18 January 2009

Cannae sleep

It's 0101hrs right now, early Sunday morning. I should be in bed really, but I can't seem to get myself into the 'sleeping mode' yet. Sigh... lots on my mind.

I came home from working adults cell group just over half an hour ago. It started late at 2030hrs and natually finished late too, especially since Arianna was sooo cute and we (Cat and I) spent a while playing with her and taking pics of her and with her. :) At the start of the cell she was quite distant with me, having not seen me or played with me for a few weeks. But by the end of the night I managed to get the hugs, the high-fives and the winks that I asked for. Hehe! Also, her high-fives are getting stronger, must be due to her arm muscles developing. Good stuff! She speaks a lot more not too. Praise God!

So tonight's cell started off with our outlook for 2009, what we hope to achieve this year and what mistakes from last year we'd like to avoid. One of the ones which we'd all like to avoid from last year would be neglecting God, not spending enough time with Him, our Maker. There are 168hrs in week. If we give back to God that 10%, like we tithe, that would be around 16.8hrs a week with God. Does anybody you know dedicate that amount of time to God? Or would we rather devote our time to other things? Like Facebook, the gym, cinema, (these are my top three) partying, clubbing (ok, these are not mine!). I said to Aaron, what if we keep these 16.8hrs for Sundays. Like Wake up in the morning then devote the 16.8hrs (or more) to God and go to church(es) and serve God etc. That was just an idea as a joke. We looked at the cost of following Christ and when Jesus calmed the storm, taken from Matthew 8:18-27. My take home point from the night is I was reminded that God is never sleeping. Though we might go through hardship, tough times, trying times in our lives (the storms), we shouldn't think that God is not present, is too busy elsewhere or is 'asleep'. God is omnipresent (everywhere) and omnipotent (all knowing). How can He not know what we are going through? I concluded and shared, that sometimes going through hardships can be good for us. Like a piece of gold, going through the burning furnace, being purified by the refiners fire. Obviously it will not like the heat, the intensity, but it comes out purified. It comes out sparkling and shiny and is worth lots lots lots! What does not kill you can only make you stronger, and you can live to tell the tale and use it to encourage those people around you :) Amen to that!

I'm feeling bit better right now. I thank God for his gracious love that carries me through all things. From all the disappointment of taking my Advanced Driving test to passing it last week and now as I face new challenges ahead with this last module Instructional Techniques, I have to work and study twice as hard. It is not gonna be an easy ride - I have already planned out regular trips to the library after work - but I know God is gonna be with me along the way. :)
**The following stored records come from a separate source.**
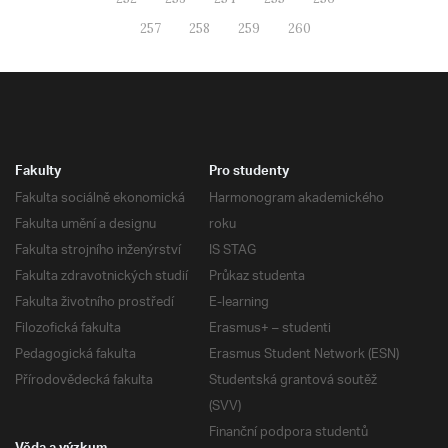
257
258
259
260
Fakulty
Pro studenty
Fakulta sociálně ekonomická
Harmonogram akademického
Fakulta umění a designu
roku
Fakulta strojního inženýrství
IS STAG
Fakulta zdravotnických studií
Průkaz studenta
Fakulta životního prostředí
E-learning
Filozofická fakulta
Erasmus+ – studenti
Pedagogická fakulta
Erasmus Student Network (ESN)
Přírodovědecká fakulta
Studentská grantová soutěž
(SVV)
Finanční podpora studentů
So, the things on my mind huh? Complicated. Well, not really, but is kind of because I don't want to disclose that much online you see. I know my friends read this, but some folk may not be my friends and there is no need to let the whole world know. I'm not that important at the end of the day. But another reason I can't say that much is to protect the folk involved.

One of the hopes I have for 2009 is to be more like Jesus. Yes, that is a person 'aim'. And I think I have already been 'tested' on this point on a few things and on a few occasions. Been reading some interesting blogs, some emails and some books. And my, it really makes me wonder why certain things happen. I seek God and ask for His will to be carried out in my life. Also, why do certain people behave in certain ways towards certain people? Why is the discrimination in the world? Because of sin! I hear you all say. Yes, that's true, but why do some Christians discriminate so badly? Is it because of selfishness? It must be. It's so sad when it happens so closely around you. There's not much I can say. There is not much I can teach on. I can only pray that God's love can penetrate everyone's heart.